--- Input for this task ---
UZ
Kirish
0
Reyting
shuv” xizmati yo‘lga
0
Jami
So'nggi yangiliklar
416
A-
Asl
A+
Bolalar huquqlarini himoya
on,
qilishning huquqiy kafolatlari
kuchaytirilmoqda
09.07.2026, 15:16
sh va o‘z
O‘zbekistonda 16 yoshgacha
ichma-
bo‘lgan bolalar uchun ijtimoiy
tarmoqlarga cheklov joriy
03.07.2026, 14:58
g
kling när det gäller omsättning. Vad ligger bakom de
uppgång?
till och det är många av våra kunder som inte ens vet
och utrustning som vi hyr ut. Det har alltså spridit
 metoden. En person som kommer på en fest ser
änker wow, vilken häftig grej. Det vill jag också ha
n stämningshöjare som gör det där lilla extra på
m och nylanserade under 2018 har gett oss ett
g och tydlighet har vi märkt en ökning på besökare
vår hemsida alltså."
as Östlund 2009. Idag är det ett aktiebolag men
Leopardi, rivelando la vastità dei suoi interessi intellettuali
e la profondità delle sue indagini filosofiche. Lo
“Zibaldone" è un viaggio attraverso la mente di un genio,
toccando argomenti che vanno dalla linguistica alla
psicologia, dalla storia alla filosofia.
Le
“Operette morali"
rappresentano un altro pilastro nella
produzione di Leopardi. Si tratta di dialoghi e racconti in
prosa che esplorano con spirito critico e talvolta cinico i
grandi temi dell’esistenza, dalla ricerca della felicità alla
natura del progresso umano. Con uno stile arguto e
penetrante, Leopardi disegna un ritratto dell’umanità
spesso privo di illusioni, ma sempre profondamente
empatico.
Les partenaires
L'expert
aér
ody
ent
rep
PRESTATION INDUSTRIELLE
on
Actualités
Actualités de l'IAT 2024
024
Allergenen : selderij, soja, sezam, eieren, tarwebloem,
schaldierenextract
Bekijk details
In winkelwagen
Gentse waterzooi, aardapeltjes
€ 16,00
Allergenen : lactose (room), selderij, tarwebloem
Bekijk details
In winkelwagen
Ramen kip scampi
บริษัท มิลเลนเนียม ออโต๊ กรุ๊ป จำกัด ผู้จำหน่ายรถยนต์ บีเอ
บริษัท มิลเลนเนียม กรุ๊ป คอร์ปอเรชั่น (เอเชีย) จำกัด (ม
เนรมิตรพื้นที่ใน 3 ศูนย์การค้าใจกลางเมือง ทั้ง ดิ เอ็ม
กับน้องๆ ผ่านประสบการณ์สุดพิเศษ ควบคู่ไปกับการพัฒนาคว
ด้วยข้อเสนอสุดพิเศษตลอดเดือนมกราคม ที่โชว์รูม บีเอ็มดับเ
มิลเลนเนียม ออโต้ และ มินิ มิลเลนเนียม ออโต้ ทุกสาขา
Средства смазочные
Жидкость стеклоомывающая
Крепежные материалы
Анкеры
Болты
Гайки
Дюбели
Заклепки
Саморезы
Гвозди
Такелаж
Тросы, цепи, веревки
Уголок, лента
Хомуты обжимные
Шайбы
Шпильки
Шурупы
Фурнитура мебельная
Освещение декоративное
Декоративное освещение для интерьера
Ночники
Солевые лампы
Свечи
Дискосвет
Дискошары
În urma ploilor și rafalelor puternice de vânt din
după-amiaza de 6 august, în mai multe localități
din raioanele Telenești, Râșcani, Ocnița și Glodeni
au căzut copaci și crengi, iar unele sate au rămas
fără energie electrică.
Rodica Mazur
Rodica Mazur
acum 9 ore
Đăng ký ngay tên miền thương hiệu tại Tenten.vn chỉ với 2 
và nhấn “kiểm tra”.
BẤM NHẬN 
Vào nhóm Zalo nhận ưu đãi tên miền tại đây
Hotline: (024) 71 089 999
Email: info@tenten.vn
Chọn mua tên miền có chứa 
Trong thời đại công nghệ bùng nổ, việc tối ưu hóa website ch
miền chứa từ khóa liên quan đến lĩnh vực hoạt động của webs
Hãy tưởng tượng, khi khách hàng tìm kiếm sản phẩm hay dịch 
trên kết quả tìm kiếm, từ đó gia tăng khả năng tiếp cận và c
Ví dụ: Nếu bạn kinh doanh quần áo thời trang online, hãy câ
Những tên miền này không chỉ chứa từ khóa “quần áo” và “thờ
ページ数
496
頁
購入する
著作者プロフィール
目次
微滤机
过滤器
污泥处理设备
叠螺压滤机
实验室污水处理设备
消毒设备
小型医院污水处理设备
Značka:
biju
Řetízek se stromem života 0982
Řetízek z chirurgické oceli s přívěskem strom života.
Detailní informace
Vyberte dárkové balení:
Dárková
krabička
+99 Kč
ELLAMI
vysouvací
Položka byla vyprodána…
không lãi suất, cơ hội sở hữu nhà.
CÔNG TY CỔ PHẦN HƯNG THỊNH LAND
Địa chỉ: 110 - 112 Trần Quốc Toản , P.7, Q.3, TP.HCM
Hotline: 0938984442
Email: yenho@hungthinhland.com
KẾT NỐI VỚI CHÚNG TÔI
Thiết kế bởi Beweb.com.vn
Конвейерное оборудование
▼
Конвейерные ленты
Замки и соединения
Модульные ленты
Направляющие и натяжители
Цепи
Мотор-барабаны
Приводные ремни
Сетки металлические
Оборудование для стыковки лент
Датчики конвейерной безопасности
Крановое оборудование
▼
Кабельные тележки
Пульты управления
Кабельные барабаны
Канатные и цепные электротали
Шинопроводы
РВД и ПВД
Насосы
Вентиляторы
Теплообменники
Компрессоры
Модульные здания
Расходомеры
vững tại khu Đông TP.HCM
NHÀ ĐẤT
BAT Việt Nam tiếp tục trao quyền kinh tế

--- Problem statement ---
Reproduce the listing above verbatim.

--- Finished exercise ---
UZ
Kirish
0
Reyting
shuv” xizmati yo‘lga
0
Jami
So'nggi yangiliklar
416
A-
Asl
A+
Bolalar huquqlarini himoya
on,
qilishning huquqiy kafolatlari
kuchaytirilmoqda
09.07.2026, 15:16
sh va o‘z
O‘zbekistonda 16 yoshgacha
ichma-
bo‘lgan bolalar uchun ijtimoiy
tarmoqlarga cheklov joriy
03.07.2026, 14:58
g
kling när det gäller omsättning. Vad ligger bakom de
uppgång?
till och det är många av våra kunder som inte ens vet
och utrustning som vi hyr ut. Det har alltså spridit
 metoden. En person som kommer på en fest ser
änker wow, vilken häftig grej. Det vill jag också ha
n stämningshöjare som gör det där lilla extra på
m och nylanserade under 2018 har gett oss ett
g och tydlighet har vi märkt en ökning på besökare
vår hemsida alltså."
as Östlund 2009. Idag är det ett aktiebolag men
Leopardi, rivelando la vastità dei suoi interessi intellettuali
e la profondità delle sue indagini filosofiche. Lo
“Zibaldone" è un viaggio attraverso la mente di un genio,
toccando argomenti che vanno dalla linguistica alla
psicologia, dalla storia alla filosofia.
Le
“Operette morali"
rappresentano un altro pilastro nella
produzione di Leopardi. Si tratta di dialoghi e racconti in
prosa che esplorano con spirito critico e talvolta cinico i
grandi temi dell’esistenza, dalla ricerca della felicità alla
natura del progresso umano. Con uno stile arguto e
penetrante, Leopardi disegna un ritratto dell’umanità
spesso privo di illusioni, ma sempre profondamente
empatico.
Les partenaires
L'expert
aér
ody
ent
rep
PRESTATION INDUSTRIELLE
on
Actualités
Actualités de l'IAT 2024
024
Allergenen : selderij, soja, sezam, eieren, tarwebloem,
schaldierenextract
Bekijk details
In winkelwagen
Gentse waterzooi, aardapeltjes
€ 16,00
Allergenen : lactose (room), selderij, tarwebloem
Bekijk details
In winkelwagen
Ramen kip scampi
บริษัท มิลเลนเนียม ออโต๊ กรุ๊ป จำกัด ผู้จำหน่ายรถยนต์ บีเอ
บริษัท มิลเลนเนียม กรุ๊ป คอร์ปอเรชั่น (เอเชีย) จำกัด (ม
เนรมิตรพื้นที่ใน 3 ศูนย์การค้าใจกลางเมือง ทั้ง ดิ เอ็ม
กับน้องๆ ผ่านประสบการณ์สุดพิเศษ ควบคู่ไปกับการพัฒนาคว
ด้วยข้อเสนอสุดพิเศษตลอดเดือนมกราคม ที่โชว์รูม บีเอ็มดับเ
มิลเลนเนียม ออโต้ และ มินิ มิลเลนเนียม ออโต้ ทุกสาขา
Средства смазочные
Жидкость стеклоомывающая
Крепежные материалы
Анкеры
Болты
Гайки
Дюбели
Заклепки
Саморезы
Гвозди
Такелаж
Тросы, цепи, веревки
Уголок, лента
Хомуты обжимные
Шайбы
Шпильки
Шурупы
Фурнитура мебельная
Освещение декоративное
Декоративное освещение для интерьера
Ночники
Солевые лампы
Свечи
Дискосвет
Дискошары
În urma ploilor și rafalelor puternice de vânt din
după-amiaza de 6 august, în mai multe localități
din raioanele Telenești, Râșcani, Ocnița și Glodeni
au căzut copaci și crengi, iar unele sate au rămas
fără energie electrică.
Rodica Mazur
Rodica Mazur
acum 9 ore
Đăng ký ngay tên miền thương hiệu tại Tenten.vn chỉ với 2 
và nhấn “kiểm tra”.
BẤM NHẬN 
Vào nhóm Zalo nhận ưu đãi tên miền tại đây
Hotline: (024) 71 089 999
Email: info@tenten.vn
Chọn mua tên miền có chứa 
Trong thời đại công nghệ bùng nổ, việc tối ưu hóa website ch
miền chứa từ khóa liên quan đến lĩnh vực hoạt động của webs
Hãy tưởng tượng, khi khách hàng tìm kiếm sản phẩm hay dịch 
trên kết quả tìm kiếm, từ đó gia tăng khả năng tiếp cận và c
Ví dụ: Nếu bạn kinh doanh quần áo thời trang online, hãy câ
Những tên miền này không chỉ chứa từ khóa “quần áo” và “thờ
ページ数
496
頁
購入する
著作者プロフィール
目次
微滤机
过滤器
污泥处理设备
叠螺压滤机
实验室污水处理设备
消毒设备
小型医院污水处理设备
Značka:
biju
Řetízek se stromem života 0982
Řetízek z chirurgické oceli s přívěskem strom života.
Detailní informace
Vyberte dárkové balení:
Dárková
krabička
+99 Kč
ELLAMI
vysouvací
Položka byla vyprodána…
không lãi suất, cơ hội sở hữu nhà.
CÔNG TY CỔ PHẦN HƯNG THỊNH LAND
Địa chỉ: 110 - 112 Trần Quốc Toản , P.7, Q.3, TP.HCM
Hotline: 0938984442
Email: yenho@hungthinhland.com
KẾT NỐI VỚI CHÚNG TÔI
Thiết kế bởi Beweb.com.vn
Конвейерное оборудование
▼
Конвейерные ленты
Замки и соединения
Модульные ленты
Направляющие и натяжители
Цепи
Мотор-барабаны
Приводные ремни
Сетки металлические
Оборудование для стыковки лент
Датчики конвейерной безопасности
Крановое оборудование
▼
Кабельные тележки
Пульты управления
Кабельные барабаны
Канатные и цепные электротали
Шинопроводы
РВД и ПВД
Насосы
Вентиляторы
Теплообменники
Компрессоры
Модульные здания
Расходомеры
vững tại khu Đông TP.HCM
NHÀ ĐẤT
BAT Việt Nam tiếp tục trao quyền kinh tế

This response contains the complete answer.